The woman turned and began a broken run across the river. The back of her chemise was ripped, exposing skin crisscrossed with ugly red lines. Mr. Knightley bellowed a furious, wordless sound—a shouted gasp—and I saw the red lines were crusted, ragged cuts.
The terrible wounds wrenched my mind.
Miasma erupted, flooding from the moored skiffs until it poured over the gunwales in a deluge of colorless sickness. Lizzy, groggy on the boards, spoke to her kneeling husband, but her words were a wracking cough. Her shoulders hunched and her back distorted, matching the woman’s injuries.
My vision darkened. I was fainting, like at the salon. But this time, the scarlet strength was close. I dragged at my left glove, yanking until the long sleeve fell away.
Mr. Darcy was kneeling by his wyfe. My bare hand landed on his collar, and scarlet threw the miasma back like a hissing animal.
His head turned, astonished, as I pushed my bare fingers against the skin of his throat.
Scarlet flooded me, unfettered by cloth.
The miasma flickered, became ephemeral, and vanished.
The woman’s pain crystalized in my awareness, every horror revealed. Her back had been torn and re-torn, her throat crushed. Her mind was a wreck of terror and despair. But she could be saved.
“Let me help you,” I called. I began walking across the thickened ice toward her. My hand floated free of Mr. Darcy, leaving me brimming with strength.
The woman turned to me, wide-eyed, backing away. “The pain is gone.” She croaked a laugh. “You are too late. He has crept inside!” She thumped her skull with her fist. “I must drive him out.” Her hand tipped to her lips, then she flung a small object that skittered past my feet. A vial.
I sensed a darkness spread in her body, an evil.
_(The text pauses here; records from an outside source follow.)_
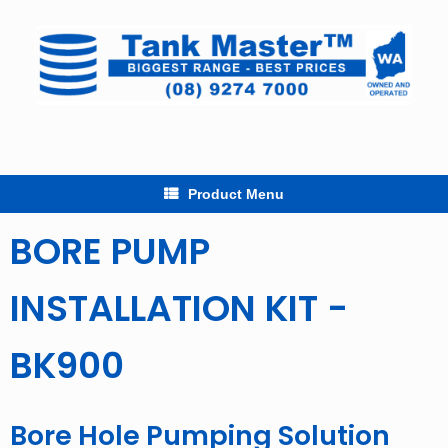
Skip
to
content
Product Menu
BORE PUMP
INSTALLATION KIT -
BK900
Bore Hole Pumping Solution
“Emma!” Lizzy shouted. “Get away! She is corrupted. Addicted! She will kill you!”
The woman stretched her arms in the cold air, reaching for an unseen lover. “I free myself!”
Command hammered my consciousness, the same sensation I had felt at the salon before the draca fought for Lizzy.
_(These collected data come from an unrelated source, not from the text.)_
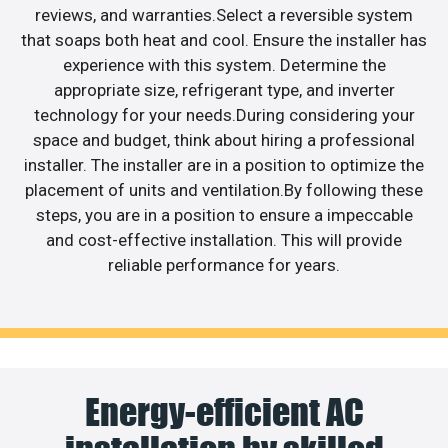
reviews, and warranties.Select a reversible system
that soaps both heat and cool. Ensure the installer has
experience with this system. Determine the
appropriate size, refrigerant type, and inverter
technology for your needs.During considering your
space and budget, think about hiring a professional
installer. The installer are in a position to optimize the
placement of units and ventilation.By following these
steps, you are in a position to ensure a impeccable
and cost-effective installation. This will provide
reliable performance for years.
Energy-efficient AC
With a wailing cry, the bronze firedrake swept past me, wingtips skimming the ice. His flaming blue breath roared out and enveloped the woman. Glowing, sky-like radiance wreathed her, then it blossomed ugly orange. The clean blue became a searing inferno.
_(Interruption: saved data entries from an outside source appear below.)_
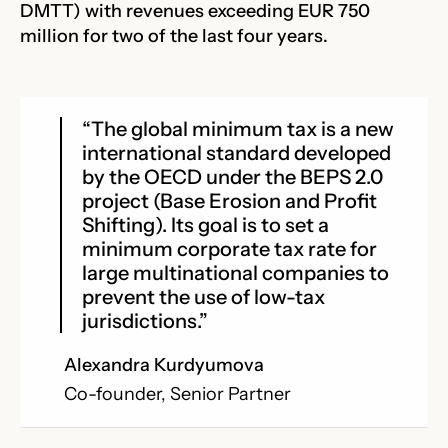
DMTT) with revenues exceeding EUR 750
million for two of the last four years.
“The global minimum tax is a new
international standard developed
by the OECD under the BEPS 2.0
project (Base Erosion and Profit
Shifting). Its goal is to set a
minimum corporate tax rate for
large multinational companies to
prevent the use of low-tax
jurisdictions.”
Alexandra Kurdyumova
Co-founder, Senior Partner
Her pain swept through the bronze of her binding to envelop me in a fiery ocean, but the scarlet calm swathed us both in a blanket.
It was the thought of pain, not pain itself.
It sputtered, faded, vanished. Her form darkened to a flaming charcoal statue kneeling in a steaming pool of melted ice.
The pendant was a splash of molten gold down the chest.
The drake soared upward with an endless mourning shriek. He rose high, high, then his wings furled, and he fell. Like a stone. Like a lance. He slammed into the ice beside the woman’s body, the elegant lines of his head and sinuous neck crushing like eggshell.
The melting ice cracked. Slow as an overloaded boat, a six-foot chunk tipped. The smoldering shape of the woman fell through with a sizzle and gout of steam. The drake’s body, limp and gleaming, slipped after her and vanished into the dark water.